Stevens worked in a Newport office in southern Wales before she and Opperman decided to visit South Africa for a working holiday. She was very excited about it.
They were staying with Opperman's parents in Sabie and
went for a drive to a look-out post in the scenic Long Tom pass.
"I got out first and stood at the edge looking out over the mountains. Suddenly five men appeared from behind the rocks. They pointed a gun at Tinus, demanded money and took our sunglasses and watches," she recalled.
Opperman realised they were in grave danger and hoped the attackers would settle for the car. But the men tied their hands behind their backs with a long leather belt.

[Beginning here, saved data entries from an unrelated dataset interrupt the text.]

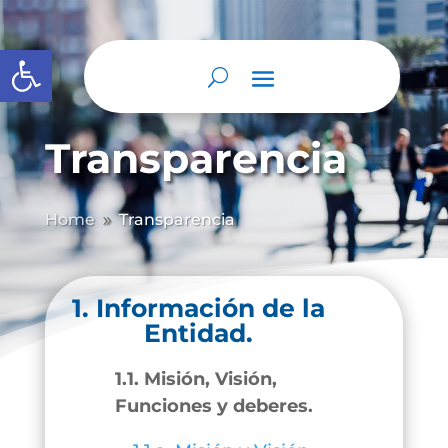
Abrir barra de herramientas
Transparencia
Home
Transparencia
9
1. Información de la
Entidad.
1.1. Misión, Visión,
Funciones y deberes.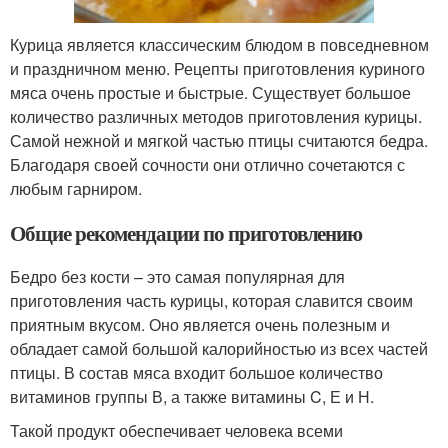
Курица является классическим блюдом в повседневном
и праздничном меню. Рецепты приготовления куриного
мяса очень простые и быстрые. Существует большое
количество различных методов приготовления курицы.
Самой нежной и мягкой частью птицы считаются бедра.
Благодаря своей сочности они отлично сочетаются с
любым гарниром.
Общие рекомендации по приготовлению
Бедро без кости – это самая популярная для
приготовления часть курицы, которая славится своим
приятным вкусом. Оно является очень полезным и
обладает самой большой калорийностью из всех частей
птицы. В состав мяса входит большое количество
витаминов группы В, а также витамины C, Е и Н.
Такой продукт обеспечивает человека всеми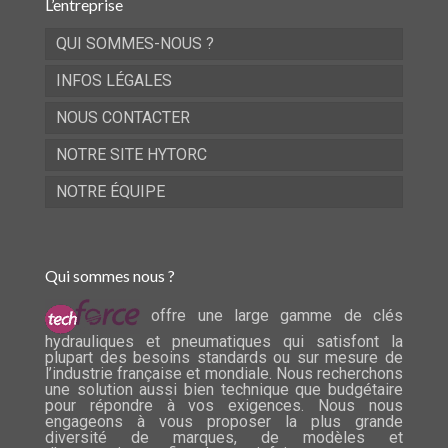
L’entreprise
QUI SOMMES-NOUS ?
INFOS LÉGALES
NOUS CONTACTER
NOTRE SITE HYTORC
NOTRE ÉQUIPE
Qui sommes nous ?
offre une large gamme de clés
hydrauliques et pneumatiques qui satisfont la
plupart des besoins standards ou sur mesure de
l’industrie française et mondiale. Nous recherchons
une solution aussi bien technique que budgétaire
pour répondre à vos exigences. Nous nous
engageons à vous proposer la plus grande
diversité de marques, de modèles et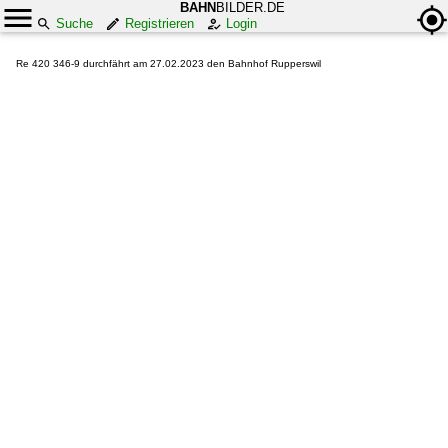
BAHN
BILDER.DE
Suche
Registrieren
Login
Re 420 346-9 durchfährt am 27.02.2023 den Bahnhof Rupperswil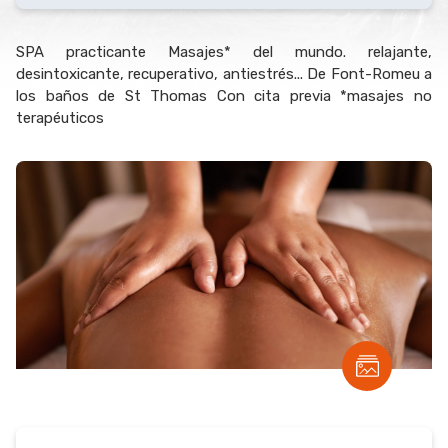
SPA practicante Masajes* del mundo. relajante,
desintoxicante, recuperativo, antiestrés... De Font-Romeu a
los baños de St Thomas Con cita previa *masajes no
terapéuticos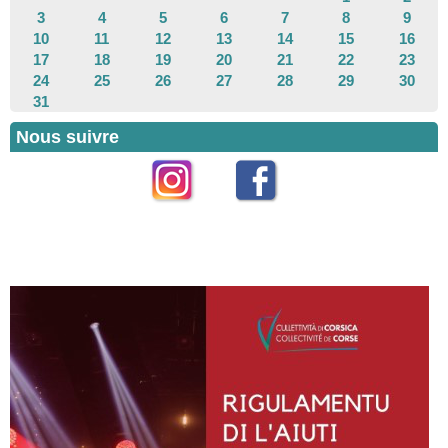
3
4
5
6
7
8
9
10
11
12
13
14
15
16
17
18
19
20
21
22
23
24
25
26
27
28
29
30
31
Nous suivre
Instagram
Facebook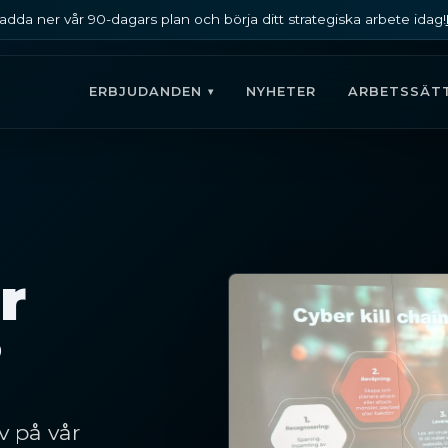
adda ner vår 90-dagars plan och börja ditt strategiska arbete idag!
ERBJUDANDEN
NYHETER
ARBETSSÄT
r
?
v på vår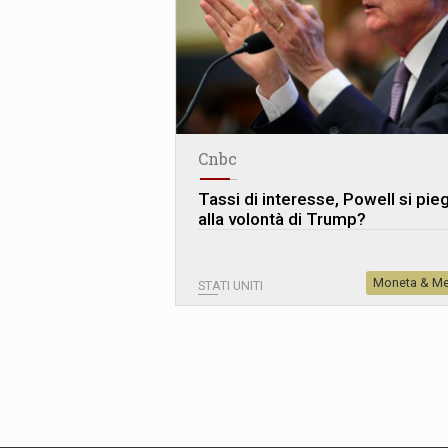
Cnbc
Tassi di interesse, Powell si pie
alla volontà di Trump?
Moneta & Me
STATI UNITI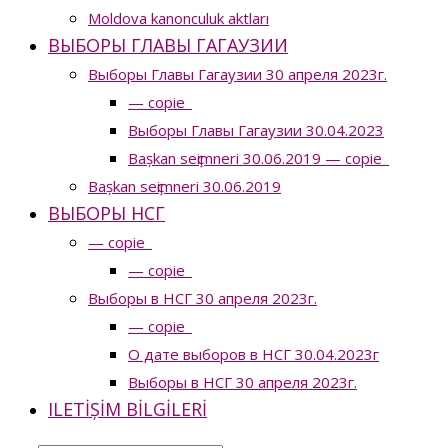
Moldova kanonculuk aktları
ВЫБОРЫ ГЛАВЫ ГАГАУЗИИ
Выборы Главы Гагаузии 30 апреля 2023г.
— copie_
Выборы Главы Гагаузии 30.04.2023
Bașkan seҫimneri 30.06.2019 — copie_
Bașkan seҫimneri 30.06.2019
ВЫБОРЫ НСГ
— copie_
— copie_
Выборы в НСГ 30 апреля 2023г.
— copie_
О дате выборов в НСГ 30.04.2023г
Выборы в НСГ 30 апреля 2023г.
ILETIȘIM BILGILERI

When other vehicles drove past, the couple was pushed over the side so that they would not be seen.
When the motorists had passed, the couple were hauled up and pushed into the vehicle and forced to crouch behind the front seats.

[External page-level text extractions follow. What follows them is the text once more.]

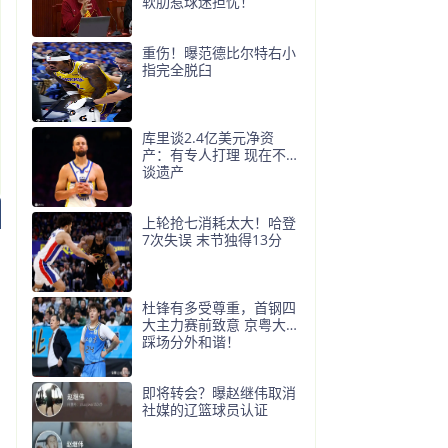
软肋惹球迷担忧！
重伤！曝范德比尔特右小
指完全脱臼
库里谈2.4亿美元净资
产：有专人打理 现在不想
谈遗产
上轮抢七消耗太大！哈登
7次失误 末节独得13分
杜锋有多受尊重，首钢四
大主力赛前致意 京粤大战
踩场分外和谐！
即将转会？曝赵继伟取消
社媒的辽篮球员认证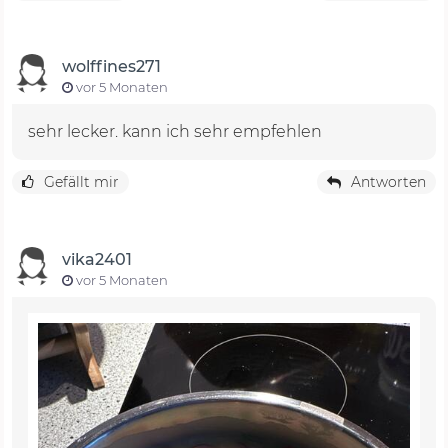
wolffines271
vor 5 Monaten
sehr lecker. kann ich sehr empfehlen
Gefällt mir
Antworten
vika2401
vor 5 Monaten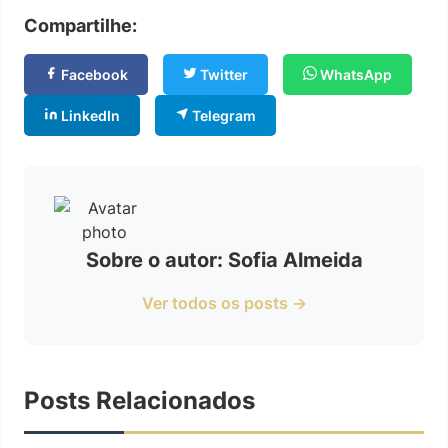
Compartilhe:
Facebook
Twitter
WhatsApp
LinkedIn
Telegram
Sobre o autor: Sofia Almeida
Ver todos os posts →
Posts Relacionados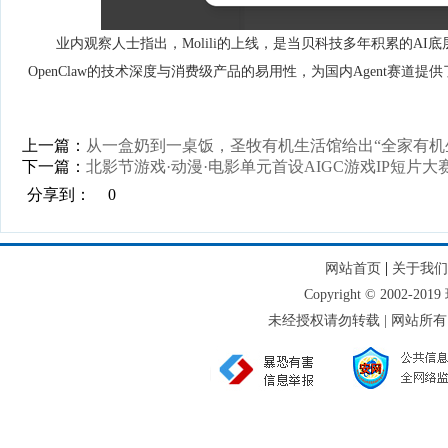
业内观察人士指出，Molili的上线，是当贝科技多年积累的A
OpenClaw的技术深度与消费级产品的易用性，为国内Agent赛道
上一篇：
从一盒奶到一桌饭，圣牧有机生活馆给出“全家有机
下一篇：
北影节游戏·动漫·电影单元首设AIGC游戏IP短片
分享到：
0
|
网站首页
关于我们
Copyright © 2002-
未经授权请勿转载 | 网站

The attackers raced from one petrol station to another
where the men tried to draw money with the couple's credit cards.
The men were disorganised. They cursed and yelled and were furious because they were unable to draw money. They kept the gun against Opperman's head, saying "they had murdered in the past, and they would do so again".

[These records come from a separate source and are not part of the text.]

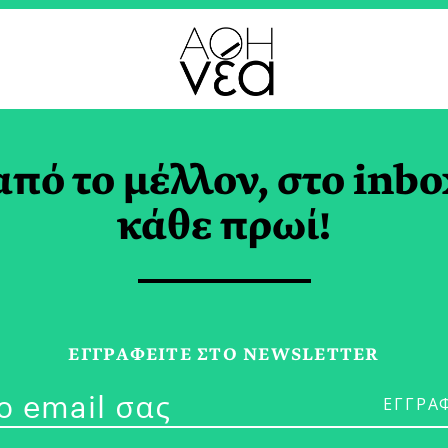
από το μέλλον, στο inbo
καμβίλια και Αλατό
κάθε πρωί!
 Κουφονήσια
ΜΑΞΑΚΟΥΛΗ
ΕΓΓPΑΦΕΙΤΕ ΣΤΟ NEWSLETTER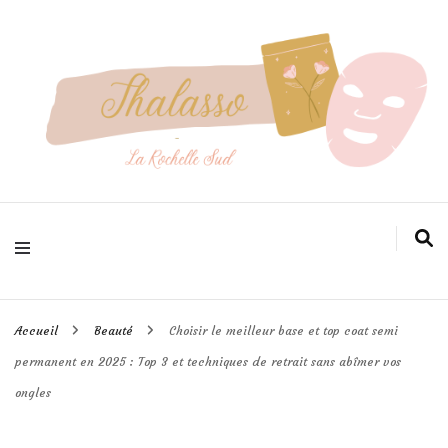
Pour prendre soin de votre peau efficacement
Thalasso
larochellesud
Accueil
Beauté
Choisir le meilleur base et top coat semi
permanent en 2025 : Top 3 et techniques de retrait sans abîmer vos
ongles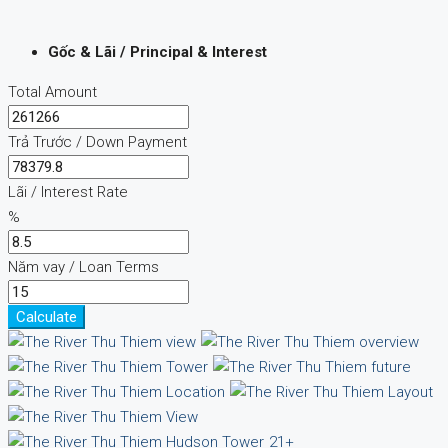
Gốc & Lãi / Principal & Interest
Total Amount
Trả Trước / Down Payment
Lãi / Interest Rate
%
Năm vay / Loan Terms
Calculate
21+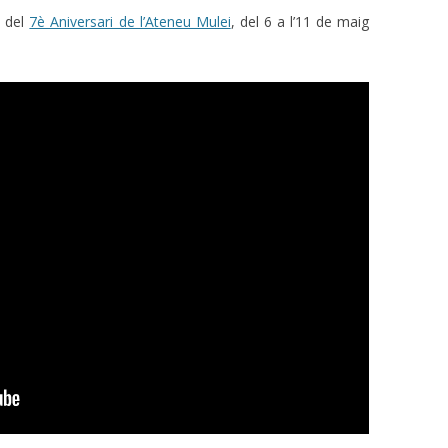
s del
7è Aniversari de l’Ateneu Mulei
, del 6 a l’11 de maig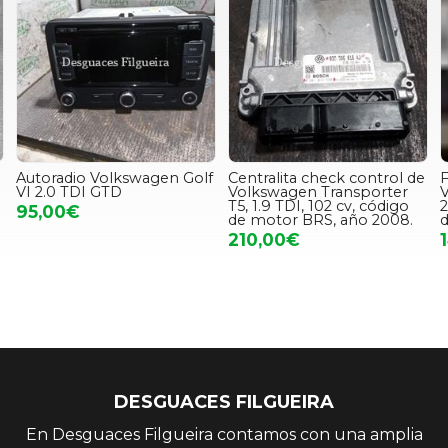
Autoradio Volkswagen Golf
Centralita check control de
F
VI 2.0 TDI GTD
Volkswagen Transporter
V
T5, 1.9 TDI, 102 cv, código
2
95,00€
de motor BRS, año 2008.
210,00€
DESGUACES FILGUEIRA
En Desguaces Filgueira contamos con una amplia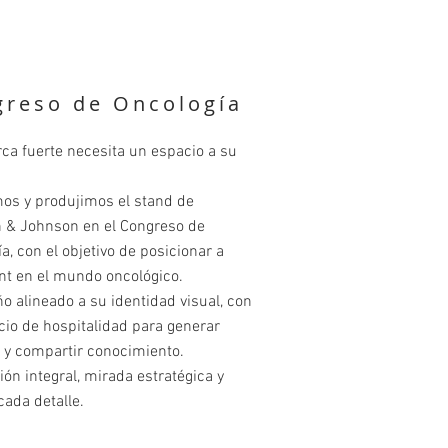
greso de Oncología
ca fuerte necesita un espacio a su
os y produjimos el stand de
 & Johnson en el Congreso de
a, con el objetivo de posicionar a
nt en el mundo oncológico.
o alineado a su identidad visual, con
io de hospitalidad para generar
 y compartir conocimiento.
ón integral, mirada estratégica y
cada detalle.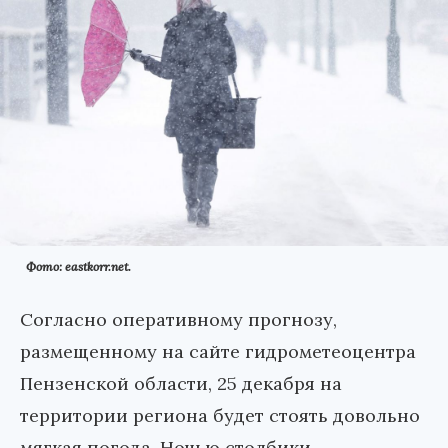
Фото: eastkorr.net.
Согласно оперативному прогнозу,
размещенному на сайте гидрометеоцентра
Пензенской области, 25 декабря на
территории региона будет стоять довольно
мягкая погода. Ночью столбики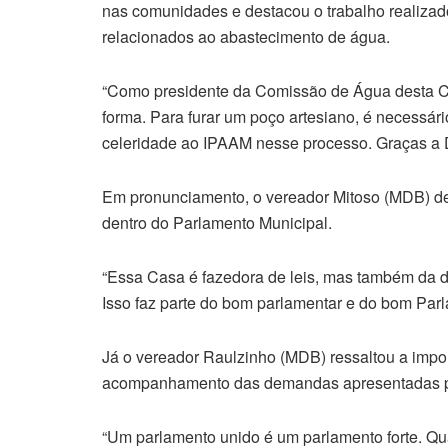
nas comunidades e destacou o trabalho realizad
relacionados ao abastecimento de água.
“Como presidente da Comissão de Água desta C
forma. Para furar um poço artesiano, é necessári
celeridade ao IPAAM nesse processo. Graças a D
Em pronunciamento, o vereador Mitoso (MDB) des
dentro do Parlamento Municipal.
“Essa Casa é fazedora de leis, mas também da d
Isso faz parte do bom parlamentar e do bom Parl
Já o vereador Raulzinho (MDB) ressaltou a impo
acompanhamento das demandas apresentadas p
“Um parlamento unido é um parlamento forte. Q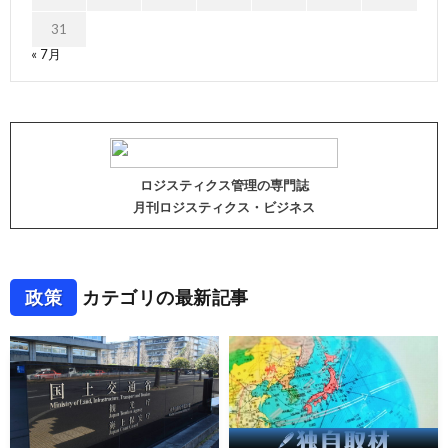
31
« 7月
ロジスティクス管理の専門誌
月刊ロジスティクス・ビジネス
政策
カテゴリの最新記事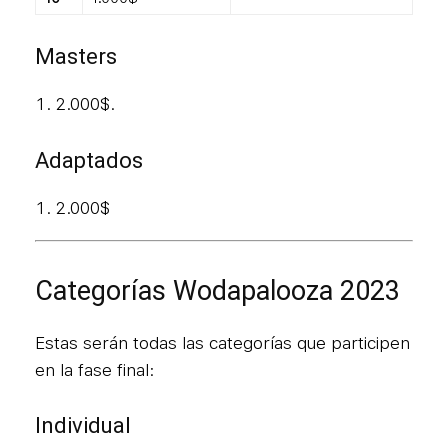
Masters
2.000$.
Adaptados
2.000$
Categorías Wodapalooza 2023
Estas serán todas las categorías que participen
en la fase final:
Individual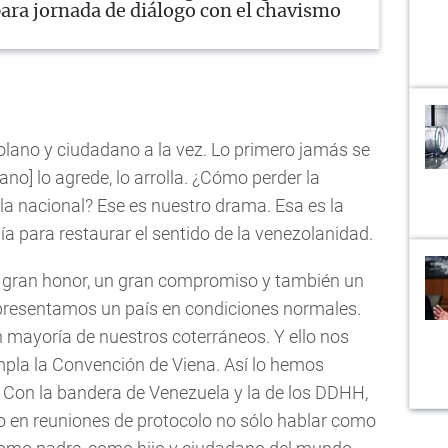
ara jornada de diálogo con el chavismo
zolano y ciudadano a la vez. Lo primero jamás se
o] lo agrede, lo arrolla. ¿Cómo perder la
la nacional? Ese es nuestro drama. Esa es la
a para restaurar el sentido de la venezolanidad.
 gran honor, un gran compromiso y también un
epresentamos un país en condiciones normales.
 mayoría de nuestros coterráneos. Y ello nos
pla la Convención de Viena. Así lo hemos
Con la bandera de Venezuela y la de los DDHH,
o en reuniones de protocolo no sólo hablar como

Stevens kept praying quietly that she would not be killed or raped. Throughout the night they were driven from one shebeen to the other in various townships, where they were shown off as "white flesh" to the attackers' friends and family.
Their pleas for help fell on deaf ears.
The attackers were drinking heavily. At one shebeen they left Stevens and Opperman in the car. After a while one of them returned and drove to a deserted alley.
"I then knew I was going to be raped."
She was crying when he pulled her onto the backseat. When she resisted, he hit her.
"He was dirty and revolting and smelled horribly of beer.
It was quickly over. I passed out."
He drove back to the shebeen, where he again left them in the car.
But he returned to rape her a second time.
By that time she had managed to free one hand. She hit him with a beer bottle. It enraged him, and he hit her again, this time much harder.
After a while the four others drunkenly returned to the car and they drove off along the road between Badplaas and Barberton. The driver barely managed to keep the vehicle on the road.
At 04:30 the car overturned and landed on its roof in a ditch.
Opperman was hurled through the window, cutting his back. He later had to receive 100 stitches. Stevens was also
hurled out of the car by the impact.
A passer-by stopped and approached. Stevens whispered a warning that he should leave because the men were armed. She and Opperman managed to run away.
They heard a shot and realised that they had shot the man, killing him in an attempt to rob him of his vehicle.
Stevens said she was sharing her story because she hoped it would make her feel less isolated, not just another statistic.
She said she didn't want to hate South Africa or black people, because "there are reasons why people become hardened criminals.
"We were in the wrong place at the wrong time. I thank God that we are alive".